Holyrood much prefers vengeance to valedictions.

So there was a spot of knock-about for form's sake, but not much, certainly not enough for the FM, who looked like he'd heard there would be a 21-gun salute and a flypast, then realised too late he was the only one in a paper hat.

Nevertheless, he was determined to enjoy himself - at the others' expense if necessary.

Labour's Jackie Baillie began with a parlour game: "Can I ask the FM, If he could describe himself in just one word, what would that be?"

Mr Salmond thought for a moment.

"No," he deadpanned. "One word seems hardly adequate to that task."

Ms Baillie returned the joke.

"As ever, the First Minister is in denial," she said.

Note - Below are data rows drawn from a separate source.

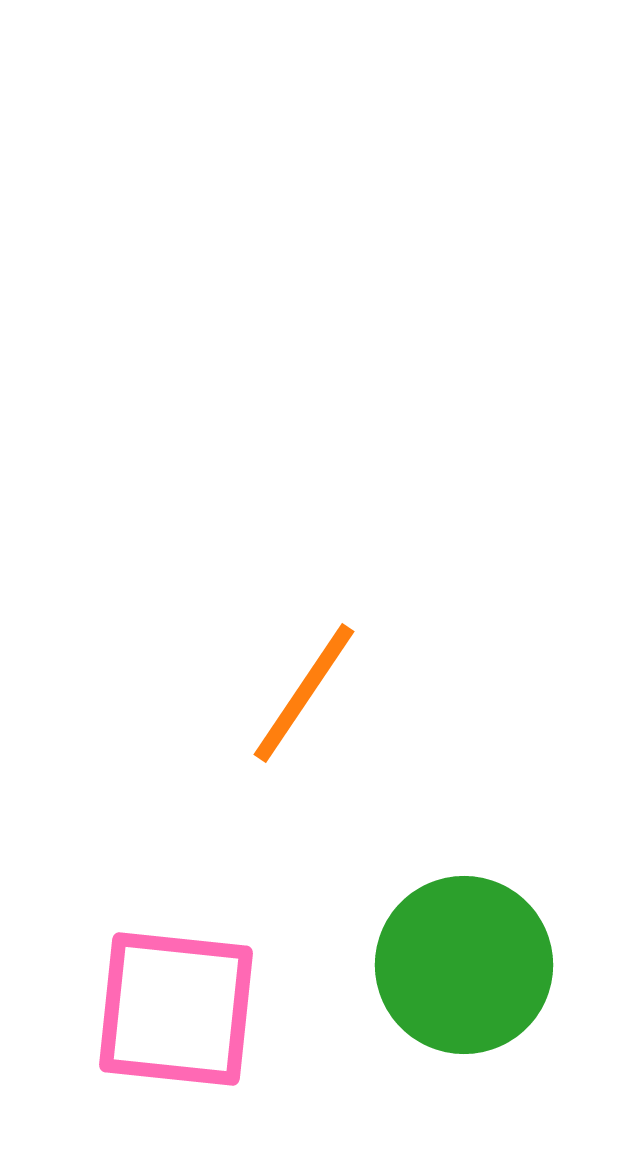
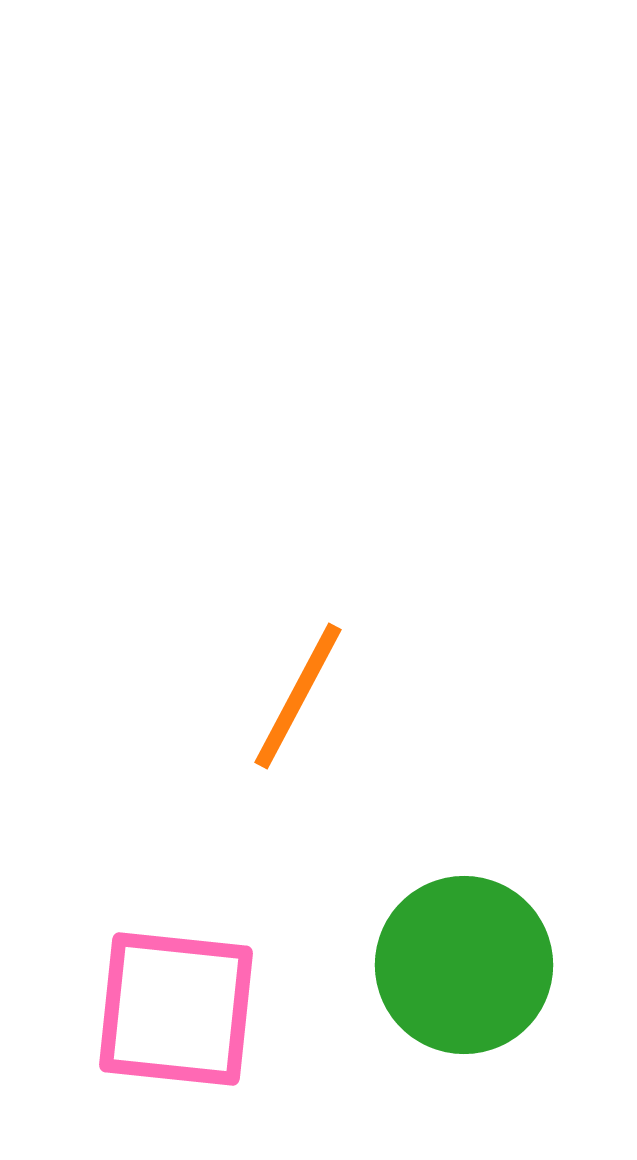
orange line: moved 6 px left, 3 px down; rotated 6 degrees counterclockwise
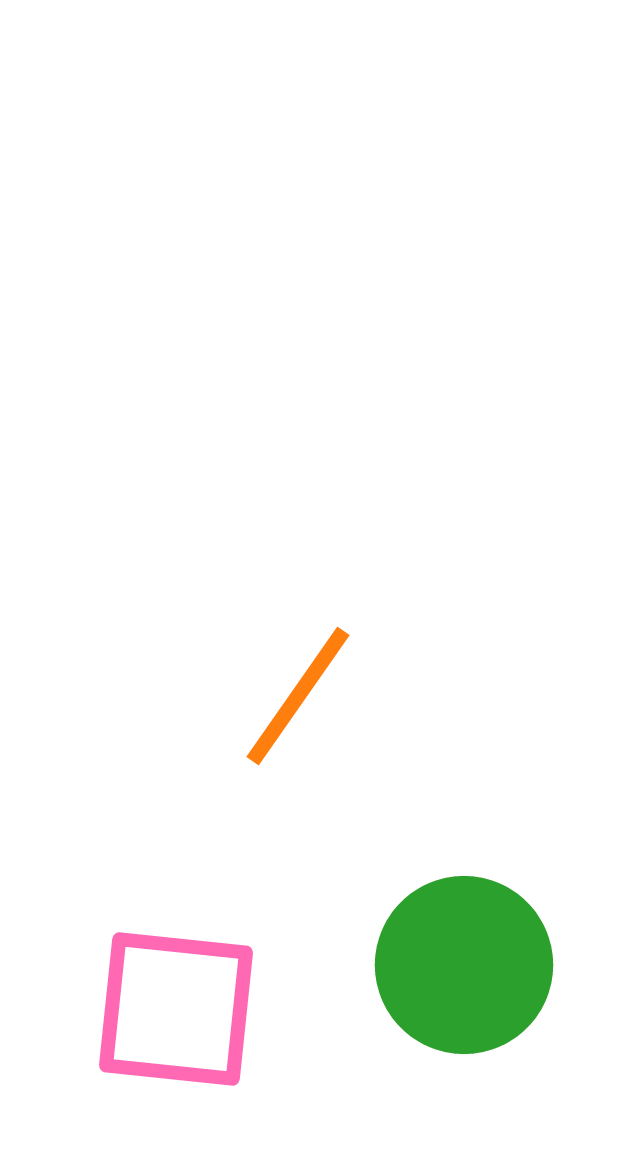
orange line: rotated 7 degrees clockwise
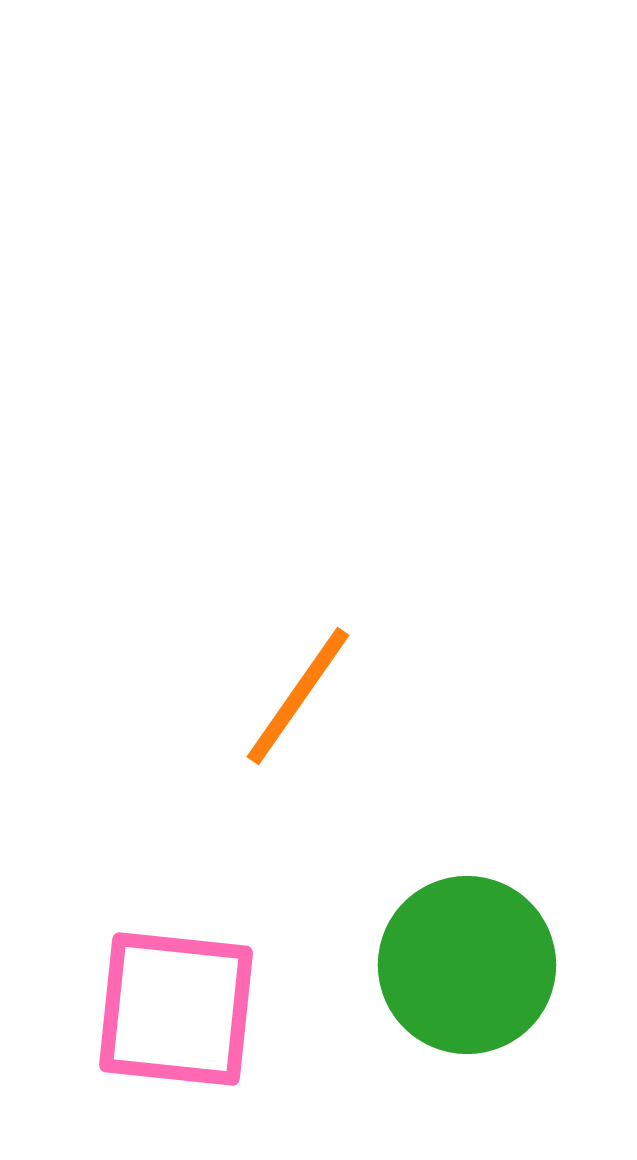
green circle: moved 3 px right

"Presiding officer, there are many words I could have used to describe the First Minister -" Tricia Marwick hovered her finger over the bleep button - "humble, sensitive, modest, meek, perhaps even bashful.

"But do you know, it's interesting he didn't use the word proud.

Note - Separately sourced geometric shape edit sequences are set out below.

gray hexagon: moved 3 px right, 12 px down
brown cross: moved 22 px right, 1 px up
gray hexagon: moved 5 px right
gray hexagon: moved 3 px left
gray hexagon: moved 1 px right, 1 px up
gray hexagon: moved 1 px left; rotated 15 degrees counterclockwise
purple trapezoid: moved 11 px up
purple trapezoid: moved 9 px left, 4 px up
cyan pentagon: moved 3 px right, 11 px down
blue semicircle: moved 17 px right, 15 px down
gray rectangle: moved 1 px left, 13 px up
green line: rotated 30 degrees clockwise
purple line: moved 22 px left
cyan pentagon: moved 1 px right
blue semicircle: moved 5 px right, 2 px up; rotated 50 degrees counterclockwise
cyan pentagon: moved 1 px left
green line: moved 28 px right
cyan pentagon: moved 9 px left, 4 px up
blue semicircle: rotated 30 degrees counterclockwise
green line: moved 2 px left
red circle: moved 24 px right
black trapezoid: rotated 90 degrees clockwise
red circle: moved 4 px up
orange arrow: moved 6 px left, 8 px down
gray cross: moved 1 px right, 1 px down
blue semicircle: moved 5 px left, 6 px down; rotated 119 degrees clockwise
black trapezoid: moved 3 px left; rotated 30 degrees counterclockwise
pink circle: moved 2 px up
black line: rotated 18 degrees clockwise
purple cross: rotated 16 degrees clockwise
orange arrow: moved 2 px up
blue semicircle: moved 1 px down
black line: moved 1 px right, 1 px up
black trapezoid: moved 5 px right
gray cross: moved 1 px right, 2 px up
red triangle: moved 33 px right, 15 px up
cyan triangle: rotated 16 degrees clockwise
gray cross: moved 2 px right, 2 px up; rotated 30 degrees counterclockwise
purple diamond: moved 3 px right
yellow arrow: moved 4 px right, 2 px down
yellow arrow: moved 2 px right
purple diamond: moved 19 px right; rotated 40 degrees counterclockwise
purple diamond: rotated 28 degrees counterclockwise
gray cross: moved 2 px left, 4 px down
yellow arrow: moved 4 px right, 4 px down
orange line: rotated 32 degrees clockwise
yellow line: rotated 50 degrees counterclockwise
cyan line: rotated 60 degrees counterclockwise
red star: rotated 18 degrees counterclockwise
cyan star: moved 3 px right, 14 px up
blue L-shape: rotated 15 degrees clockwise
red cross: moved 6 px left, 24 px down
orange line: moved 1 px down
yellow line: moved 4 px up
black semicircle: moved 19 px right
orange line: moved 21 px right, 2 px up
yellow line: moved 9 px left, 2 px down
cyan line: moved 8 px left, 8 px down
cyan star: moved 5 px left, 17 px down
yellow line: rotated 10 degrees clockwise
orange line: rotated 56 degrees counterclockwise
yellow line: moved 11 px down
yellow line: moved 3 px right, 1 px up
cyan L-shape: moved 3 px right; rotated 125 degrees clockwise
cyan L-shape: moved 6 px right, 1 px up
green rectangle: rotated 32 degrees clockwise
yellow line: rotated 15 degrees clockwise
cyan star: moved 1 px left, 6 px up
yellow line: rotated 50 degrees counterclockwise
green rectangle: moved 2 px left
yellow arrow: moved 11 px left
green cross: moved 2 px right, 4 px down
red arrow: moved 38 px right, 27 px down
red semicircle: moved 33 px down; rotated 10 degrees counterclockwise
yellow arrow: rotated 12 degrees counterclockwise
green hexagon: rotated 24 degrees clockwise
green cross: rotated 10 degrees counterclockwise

"Because if I were him I wouldn't be entirely proud of this Government's record either.

"Teacher numbers down, college places down, NHS bed numbers down, waiting lists up."

Mr Salmond sighed.

"Well, if there's a mood to miss, Jackie Baillie has an unerring ability to miss it."

With SNP MSPs braying over her, Ms Baillie decided to play her top trump - the Big No.

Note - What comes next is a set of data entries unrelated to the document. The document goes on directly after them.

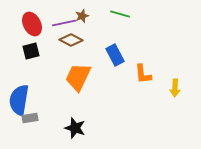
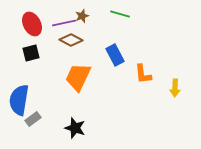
black square: moved 2 px down
gray rectangle: moved 3 px right, 1 px down; rotated 28 degrees counterclockwise
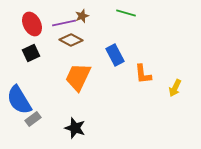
green line: moved 6 px right, 1 px up
black square: rotated 12 degrees counterclockwise
yellow arrow: rotated 24 degrees clockwise
blue semicircle: rotated 40 degrees counterclockwise
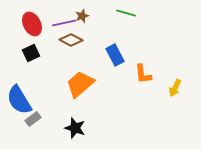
orange trapezoid: moved 2 px right, 7 px down; rotated 24 degrees clockwise
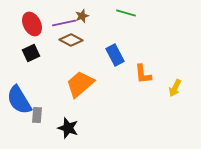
gray rectangle: moved 4 px right, 4 px up; rotated 49 degrees counterclockwise
black star: moved 7 px left
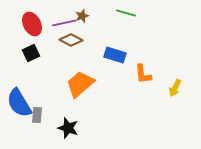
blue rectangle: rotated 45 degrees counterclockwise
blue semicircle: moved 3 px down
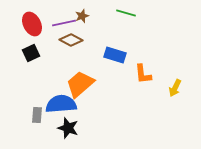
blue semicircle: moved 42 px right, 1 px down; rotated 116 degrees clockwise
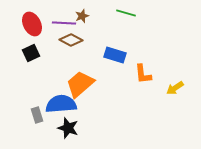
purple line: rotated 15 degrees clockwise
yellow arrow: rotated 30 degrees clockwise
gray rectangle: rotated 21 degrees counterclockwise
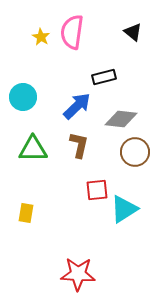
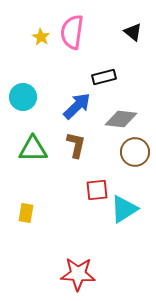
brown L-shape: moved 3 px left
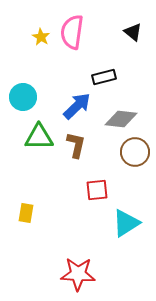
green triangle: moved 6 px right, 12 px up
cyan triangle: moved 2 px right, 14 px down
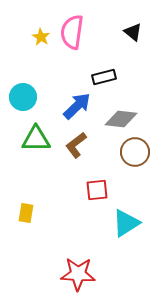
green triangle: moved 3 px left, 2 px down
brown L-shape: rotated 140 degrees counterclockwise
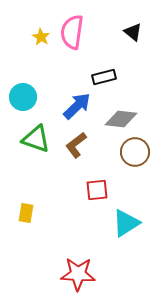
green triangle: rotated 20 degrees clockwise
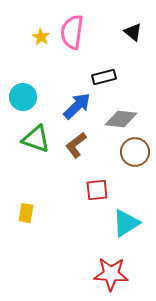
red star: moved 33 px right
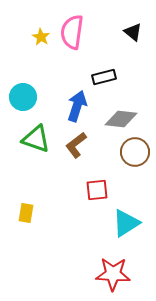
blue arrow: rotated 28 degrees counterclockwise
red star: moved 2 px right
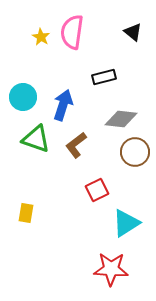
blue arrow: moved 14 px left, 1 px up
red square: rotated 20 degrees counterclockwise
red star: moved 2 px left, 5 px up
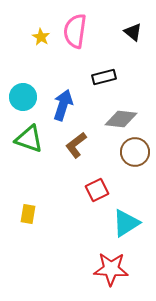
pink semicircle: moved 3 px right, 1 px up
green triangle: moved 7 px left
yellow rectangle: moved 2 px right, 1 px down
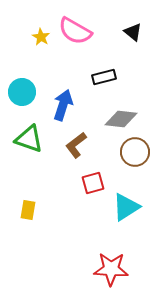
pink semicircle: rotated 68 degrees counterclockwise
cyan circle: moved 1 px left, 5 px up
red square: moved 4 px left, 7 px up; rotated 10 degrees clockwise
yellow rectangle: moved 4 px up
cyan triangle: moved 16 px up
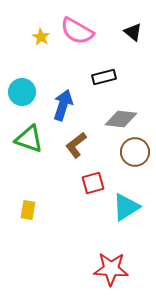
pink semicircle: moved 2 px right
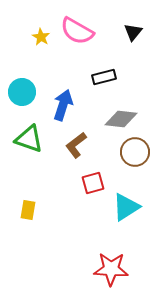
black triangle: rotated 30 degrees clockwise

"He lost by 400,000 votes," she shouted.

"So he's going and the person who actually ran the Yes campaign, Nicola Sturgeon, gets the keys to Bute House. Isn't it therefore the case that changing the First Minister will actually make very little difference?"

The Great Chortler started snuffling like an asthmatic hog, indicating indecent pleasure at one of his own jokes.

"I don't think talking about changing leaders is Labour's strongest suit!" he exploded.

"All in all, I think I would rather stand here as First Minister, albeit departing, than the 10th leader or caretaker leader who has faced me over this despatch box."

There is no despatch box at Holyrood, just a sort of Ikea-ish fliptop desk.

Despatch boxes, like Mr Salmond's future, belong in the Commons.

After Ms Baillie offered him a final word - a bizarrely jolly "Cheerio!" - Mr Salmond offered her future leader some advice.

"People in Scotland no longer know what the Labour party stands for," he told her.

"But they do know who they stood with in the referendum campaign. And any political party in alliance with the Tory party is destined for destruction in Scotland."

Hearing her cue, Ruth Davidson stood up.

The Tory leader dispensed with banter and piled into the FM using a government report card showing only two of 11 key targets improving, while those on GDP, productivity, and health life expectancy were worsening.

"Can I ask the First Minister, is this really a record worthy of so much self-satisfaction?"

Disconcerted by the idea of self-satisfaction as a bad thing, Mr Salmond prattled something about indices up long-term, and Scotland only looking relatively bad because Westminster had monkeyed with its stats, before going for the throat.

Despite the Scottish Conservatives' dire poll ratings, he said Ms Davidson had an" almost monumental political triumph" to her credit.

"She's destroyed the fortunes of the other political parties in this parliament.

"She destroyed the future of the Liberal Party by going into coalition with them at Westminster, and she destroyed the fortunes of the Labour party by the Better Together alliance.

"In that respect, on the criteria of destroying other opposition political parties, Ruth Davidson is undoubtedly the most brilliant political leader in the history of the Scottish parliament."

Even she had to laugh.

After that it was back to the same old same old - shipbuilding, ferry services, fishing talks, legal aid, the Barnett formula, and, for a spot of levity, underground coal gasification.

As parliamentary business reasserted itself, the earlier light atmosphere disappeared.

But no FMQs is complete without Tory picador Murdo Fraser taunting the raging bull, and so the final question was his.

Would the FM advise his successor to rethink his "nonsense policy" on renewable energy?

Mr Salmond likes Mr Fraser. For target practice.

"Once upon a time Murdo Fraser was in the vanguard of Scottish Conservative thinking," he said, "if that's not a contradiction in terms."

Fittingly, Mr Salmond's last word was the one which has been on the tip of his tongue these past seven years, his rock, his refuge, his partner in a life of political S&M games.

Not Holyrood, not independence, not Yes.

It was, of course, "Westminster".

And then, like the Cheshire Cat, he vanished from the chamber, disappearing into a mob of backslapping ministers, until only a ghostly echo of that insufferable chortle remained.

We shall never see his like again - until the general election.